Carlos: Today, I'm sharing what happened with my mom
when she was diagnosed with anxiety and depression disorder.
Lindsay: I have depression and anxiety.
Matthew: I suffer from depression.
Heidi S.: There are more of us than you think.
Matthew: I was diagnosed when I was early 20s in university. I've suffered from depressive episodes throughout my life.
Lindsay: I was first diagnosed with depression and anxiety two years ago. In retrospect, oh, it's something that I probably struggled with my entire life. However, two years ago it got to a point that I was no longer able to cope with it without help.
Heidi S.: Anxiety was getting worse. I was keeping a brave face up at work, but the normal sort of challenges that I'd bat away, they were really incredible and insurmountable obstacles that I, I just couldn't deal with.
And then one day I went in for a one-to-one with my manager and he asked just one of those typical questions, "How ya doing?" And boy, did he have a surprise because I pretty much broke down in his office and told him where I was at and what was going on.

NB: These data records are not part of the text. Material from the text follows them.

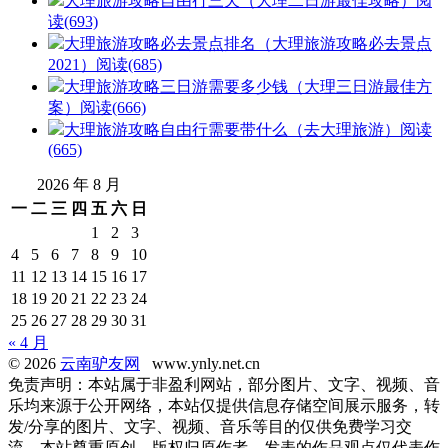
大理旅游攻略自由行三天（大理二日游最佳攻略）
阅
读(693)
大理旅游攻略必去景点排名（大理旅游攻略必去景点
2021）
阅读(685)
大理旅游攻略三日游需要多少钱（大理三日游最佳方
案）
阅读(666)
大理旅游攻略自由行需要带什么（去大理旅游）
阅读
(665)
2026 年 8 月
一
二
三
四
五
六
日
1
2
3
4
5
6
7
8
9
10
11
12
13
14
15
16
17
18
19
20
21
22
23
24
25
26
27
28
29
30
31
« 4 月
© 2026
云南驴友网
www.ynly.net.cn
免责声明：本站属于非盈利网站，部分图片、文字、视频、音
乐均来源于公开网络，本站仅提供信息存储空间展示服务，转
发/分享的图片、文字、视频、音乐等目的仅供免费学习交
流。本站尊重原创，版权归原作者，发表的作品观点仅代表作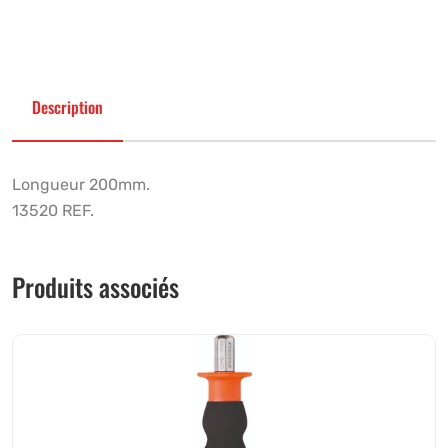
Description
Longueur 200mm.
13520 REF.
Produits associés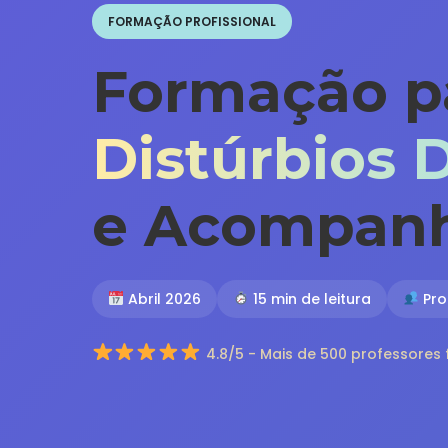
FORMAÇÃO PROFISSIONAL
Formação pa
Distúrbios 
e Acompan
Abril 2026
15 min de leitura
Pro
4.8/5 - Mais de 500 professore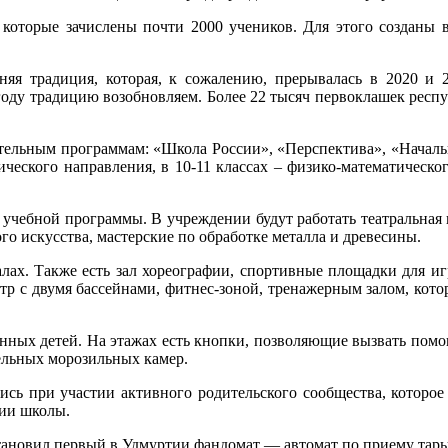
 которые зачислены почти 2000 учеников. Для этого созданы в
няя традиция, которая, к сожалению, прерывалась в 2020 и 2
году традицию возобновляем. Более 22 тысяч первоклашек респ
ательным программам: «Школа России», «Перспектива», «Начальна
ического направления, в 10-11 классах – физико-математическо
 учебной программы. В учреждении будут работать театральная 
го искусства, мастерские по обработке металла и древесины.
лах. Также есть зал хореографии, спортивные площадки для иг
р с двумя бассейнами, фитнес-зоной, тренажерным залом, котор
бенных детей. На этажах есть кнопки, позволяющие вызвать пом
тельных морозильных камер.
ись при участии активного родительского сообщества, которо
нии школы.
тановил первый в Удмуртии фандомат — автомат по приему тары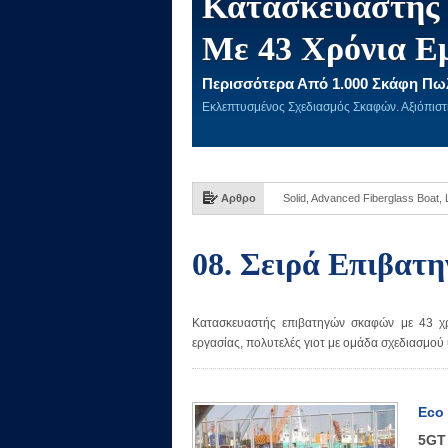
Κατασκευαστής 
Με 43 Χρόνια Ε
Περισσότερα Από 1.000 Σκάφη Πω
Εκλεπτυσμένος Σχεδιασμός Σκαφών. Αξιόπισ
Αρθρο
Solid, Advanced Fiberglass Boat,
08. Σειρά Επιβατ
Κατασκευαστής επιβατηγών σκαφών με 43 χρ
εργασίας, πολυτελές γιοτ με ομάδα σχεδιασμού
Eco 
5GT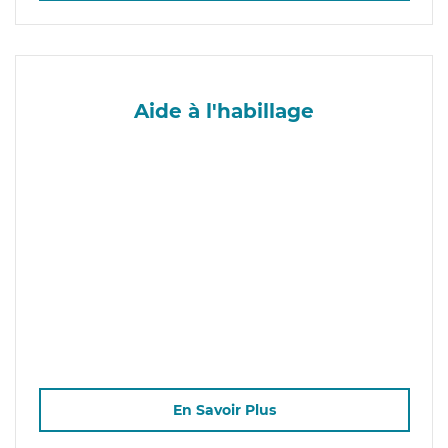
Aide à l'habillage
En Savoir Plus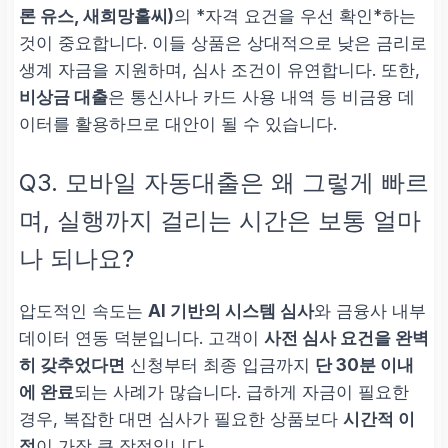
론 유스, 새희망홀씨)
의 *자격 요건을 우선 확인*하는
것이 중요합니다. 이들 상품은 상대적으로 낮은 금리로
생계 자금을 지원하며, 심사 조건이 유연합니다. 또한,
비상금 대출
은 통신사나 카드 사용 내역 등 비금융 데
이터를 활용하므로 대안이 될 수 있습니다.
Q3. 모바일 자동대출은 왜 그렇게 빠르
며, 실행까지 걸리는 시간은 보통 얼마
나 되나요?
압도적인 속도는
AI 기반의 시스템 심사
와 금융사 내부
데이터 연동 덕분입니다. 고객이
사전 심사 요건을 완벽
히 갖추었다면
신청부터 최종 입금까지
단 30분 이내
에 완료
되는 사례가 많습니다. 급하게 자금이 필요한
경우, 복잡한 대면 심사가 필요한 상품보다
시간적 이
점
이 가장 큰 장점입니다.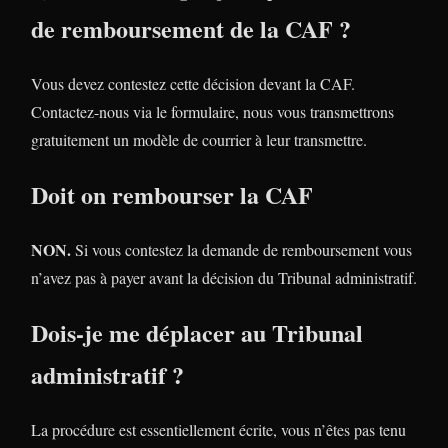
de remboursement de la CAF ?
Vous devez contestez cette décision devant la CAF.
Contactez-nous via le formulaire, nous vous transmettrons
gratuitement un modèle de courrier à leur transmettre.
Doit on rembourser la CAF
NON.
Si vous contestez la demande de remboursement vous
n’avez pas à payer avant la décision du Tribunal administratif.
Dois-je me déplacer au Tribunal
administratif ?
La procédure est essentiellement écrite, vous n’êtes pas tenu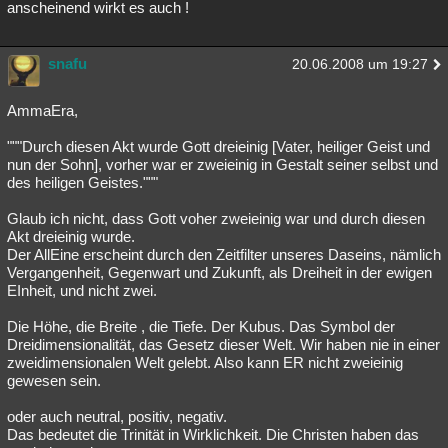
anscheinend wirkt es auch !
snafu
20.06.2008 um 19:27
AmmaEra,
"""Durch diesen Akt wurde Gott dreieinig [Vater, heiliger Geist und
nun der Sohn], vorher war er zweieinig in Gestalt seiner selbst und
des heiligen Geistes."""
Glaub ich nicht, dass Gott voher zweieinig war und durch diesen
Akt dreieinig wurde.
Der AllEine erscheint durch den Zeitfilter unseres Daseins, nämlich
Vergangenheit, Gegenwart und Zukunft, als Dreiheit in der ewigen
EInheit, und nicht zwei.
Die Höhe, die Breite , die Tiefe. Der Kubus. Das Symbol der
Dreidimensionalität, das Gesetz dieser Welt. Wir haben nie in einer
zweidimensionalen Welt gelebt. Also kann ER nicht zweieinig
gewesen sein.
oder auch neutral, positiv, negativ.
Das bedeutet die Trinität in Wirklichkeit. Die Christen haben das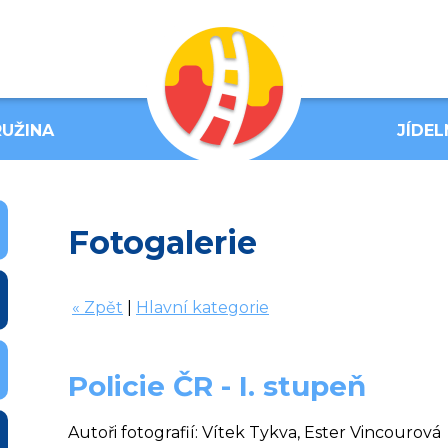
UŽINA
JÍDEL
Fotogalerie
« Zpět
|
Hlavní kategorie
Policie ČR - I. stupeň
Autoři fotografií: Vítek Tykva, Ester Vincourová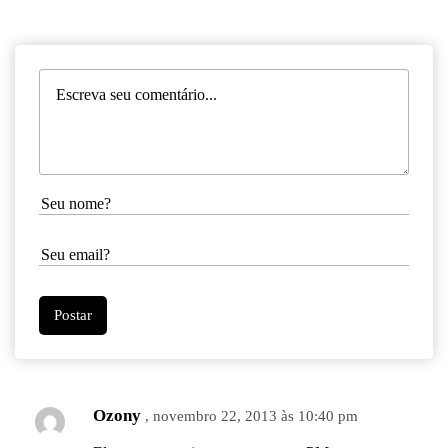
Ozony
, novembro 22, 2013 às 10:40 pm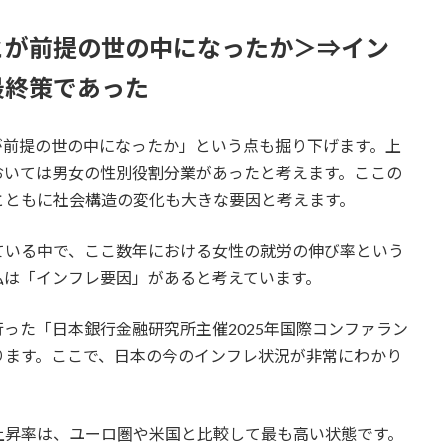
とが前提の世の中になったか＞⇒イン
最終策であった
が前提の世の中になったか」という点も掘り下げます。上
おいては男女の性別役割分業があったと考えます。ここの
とともに社会構造の変化も大きな要因と考えます。
ている中で、ここ数年における女性の就労の伸び率という
私は「インフレ要因」があると考えています。
が行った「日本銀行金融研究所主催2025年国際コンファラン
ります。ここで、日本の今のインフレ状況が非常にわかり
上昇率は、ユーロ圏や米国と比較して最も高い状態です。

Carlos: Whenever you are taking care of someone who has a mental disease you have to make sure as well to take care of yourself.
Heidi H.: The brain processes information differently in ADD. So, at work, I had to create my own structure and teaching myself what it means to do a task from start to finish.
Lindsay: I really struggled with concentration, I couldn't sleep, um, I had lost my appetite and the biggest thing for me was focus.
Matthew: So the advice I would, I would give managers who are dealing with, ah, someone with a, a mental health condition is to be sure that they have an open, honest dialogue with the individual, they try and communicate with the individual and they try and understand the challenges that they're facing. Although you think there's a stigma and you think it is a culture where people don't talk about it, when you actually make a decision to talk about it, the support that you get is, um, is incredible.
Lindsay: Talking about it definitely made it very real for me. And talking to my manager made me realize that it was also OK.
Heidi S.: You're not alone.
Lindsay: Mental health doesn't define you. Reach out to get the support that you require.
Heidi H: And there are other people that are struggling >out there just like you. Mental health is important.
Carlos: More people than you might expect are suffering every day.
Matthew: Reach out to start the healing process.